Команда за дверью выбивает её ногой. Внутри рядом с кухонной стойкой стоит мужчина, и руководитель группы взлома стреляет в него шесть раз, потому что он держал в руке телефон, похожий на огнестрельное оружие. Они врываются внутрь. Мужчина мёртв через несколько секунд после того, как приземлился на землю. Посмертный анализ указывает на то, что причиной смерти стала тяжелая травма головы, четыре пули прошли через область грудной клетки, включая лёгкие и сердце, одна прошла через шею, а другая прошла через череп и попала в переднюю часть коры головного мозга. Затем женщина заходит на ту же кухню, что и мужчина, и, поскольку она кричит и бежит слишком быстро, по ней тоже стреляют. На этот раз командир отделения, руководитель группы прорыва и фланговая охрана — все разряжаются одновременно. Женщина мертва ещё до того, как упала на землю. Посмертный анализ приводит прокуроров к выводу, что пули попали в пятнадцать раз в область груди и пять в голову. Они быстро обыскивают квартиру и приходят к выводу, что две дочери находятся в другом месте. Завершает отчёт командир отделения, мужчина средних лет, у которого нет семьи, по имени Хайтам. Еле-еле, как таковой, учитывая напряжённость ситуации, мы сочли это хорошо проделанной работой.

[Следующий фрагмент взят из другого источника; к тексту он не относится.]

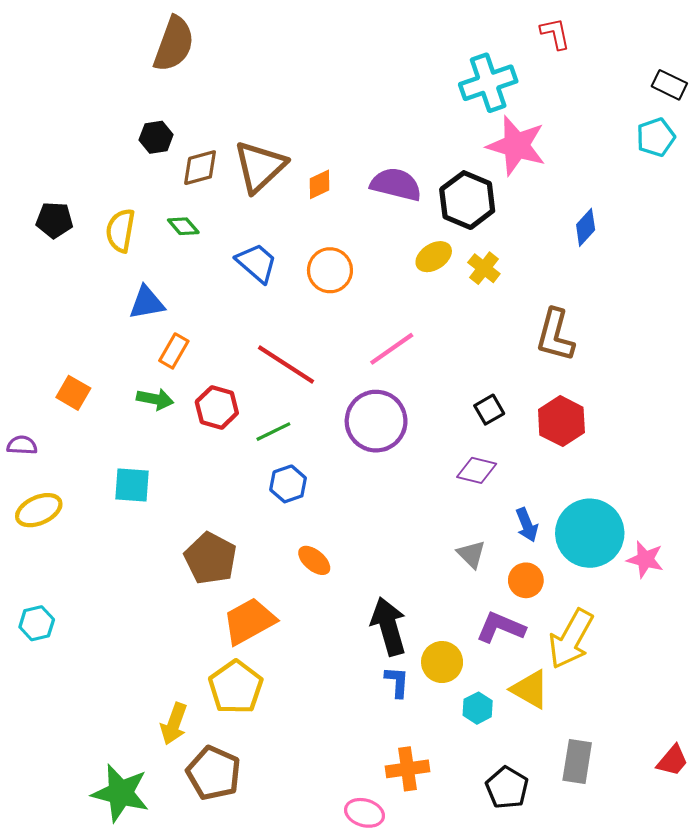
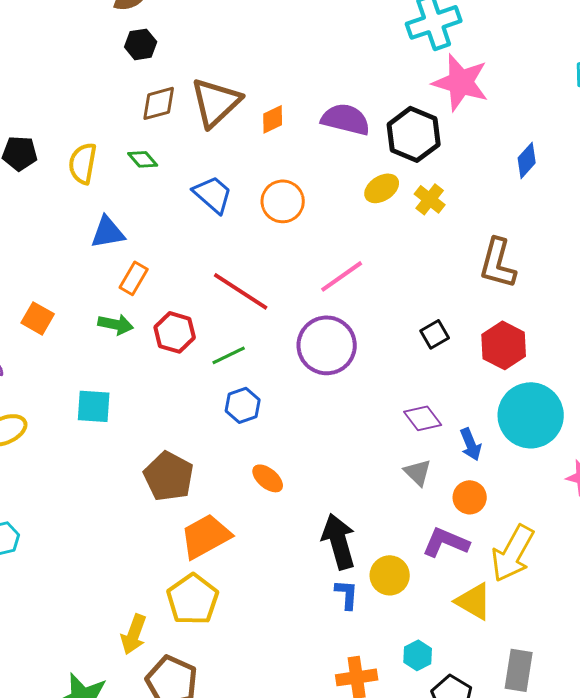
black hexagon: (156, 137) -> (141, 44), moved
purple diamond: (477, 470) -> (423, 418), moved, turned 39
cyan circle: (590, 533) -> (531, 415), moved
cyan hexagon: (478, 708) -> (418, 655), moved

Фейт скривилась и ахнула, как от боли. Заново переживать всё это было невыносимо, но, похоже, ей пришлось это сделать. Как только это началось, она была неумолимо приклеена к нему, как автомобильная авария в замедленной съёмке. Каждую ночь, в ужасающем одиночестве темноты, она заново переживала всё это. Она закрыла глаза и поняла, что не уснёт.